**Saved data entries**
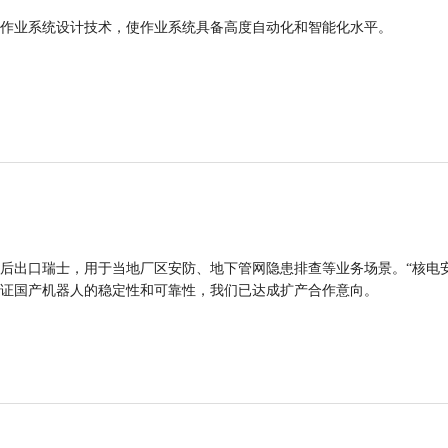
作业系统设计技术，使作业系统具备高度自动化和智能化水平。
后出口瑞士，用于当地厂区安防、地下管网隐患排查等业务场景。“核电
证国产机器人的稳定性和可靠性，我们已达成扩产合作意向。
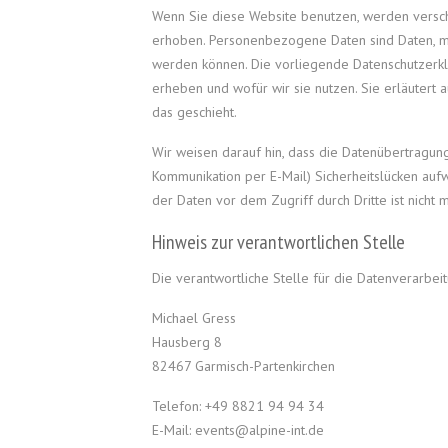
Wenn Sie diese Website benutzen, werden vers
erhoben. Personenbezogene Daten sind Daten, mit
werden können. Die vorliegende Datenschutzerklä
erheben und wofür wir sie nutzen. Sie erläutert
das geschieht.
Wir weisen darauf hin, dass die Datenübertragung 
Kommunikation per E-Mail) Sicherheitslücken aufw
der Daten vor dem Zugriff durch Dritte ist nicht m
Hinweis zur verantwortlichen Stelle
Die verantwortliche Stelle für die Datenverarbeit
Michael Gress
Hausberg 8
82467 Garmisch-Partenkirchen
Telefon: +49 8821 94 94 34
E-Mail: events@alpine-int.de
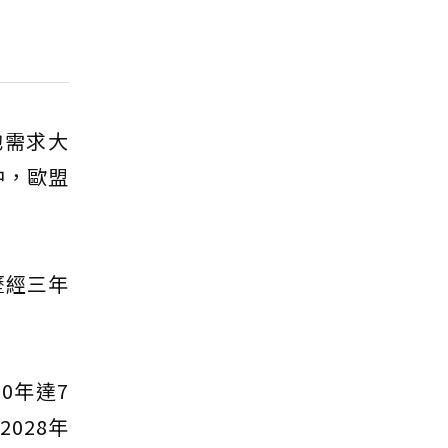
池需求大
中，歐盟
歷經三年
0年達7
2028年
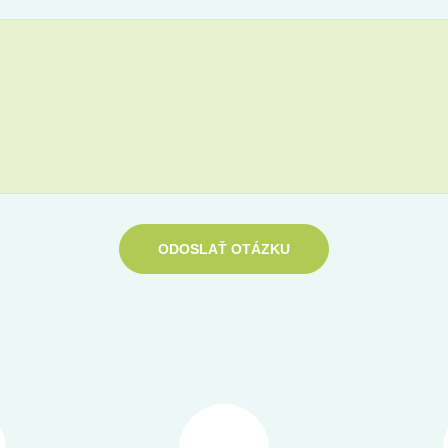
ODOSLAŤ OTÁZKU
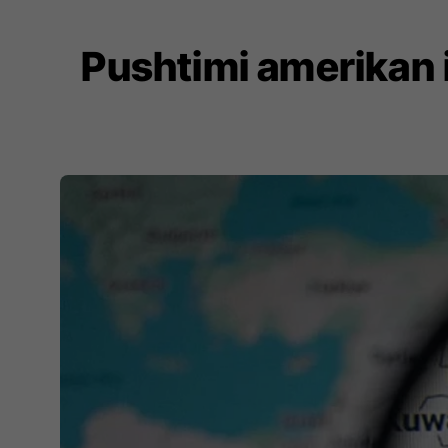
Pushtimi amerikan i 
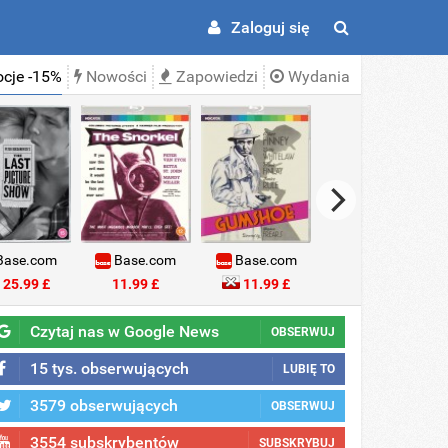
Zaloguj się
cje -15%
Nowości
Zapowiedzi
Wydania
ase.com
Base.com
Base.com
Base.com
25.99 £
11.99 £
11.99 £
18.99 £
Czytaj nas w Google News
OBSERWUJ
15 tys. obserwujących
LUBIĘ TO
3579 obserwujących
OBSERWUJ
3554 subskrybentów
SUBSKRYBUJ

**PROBLEM DETAILS**
So that the copy stays exact, reproduce each record word for word and leave its images out.

**ANSWER SPACE**
作业系统设计技术，使作业系统具备高度自动化和智能化水平。
后出口瑞士，用于当地厂区安防、地下管网隐患排查等业务场景。“核电
证国产机器人的稳定性和可靠性，我们已达成扩产合作意向。
Wenn Sie diese Website benutzen, werden vers
erhoben. Personenbezogene Daten sind Daten, mit
werden können. Die vorliegende Datenschutzerklä
erheben und wofür wir sie nutzen. Sie erläutert
das geschieht.
Wir weisen darauf hin, dass die Datenübertragung 
Kommunikation per E-Mail) Sicherheitslücken aufw
der Daten vor dem Zugriff durch Dritte ist nicht m
Hinweis zur verantwortlichen Stelle
Die verantwortliche Stelle für die Datenverarbeit
Michael Gress
Hausberg 8
82467 Garmisch-Partenkirchen
Telefon: +49 8821 94 94 34
E-Mail: events@alpine-int.de
池需求大
中，歐盟
歷經三年
0年達7
2028年
ODOSLAŤ OTÁZKU
Pushtimi amerikan i 
Zaloguj się
cje -15%
Nowości
Zapowiedzi
Wydania
ase.com
Base.com
Base.com
Base.com
25.99 £
11.99 £
11.99 £
18.99 £
Czytaj nas w Google News
OBSERWUJ
15 tys. obserwujących
LUBIĘ TO
3579 obserwujących
OBSERWUJ
3554 subskrybentów
SUBSKRYBUJ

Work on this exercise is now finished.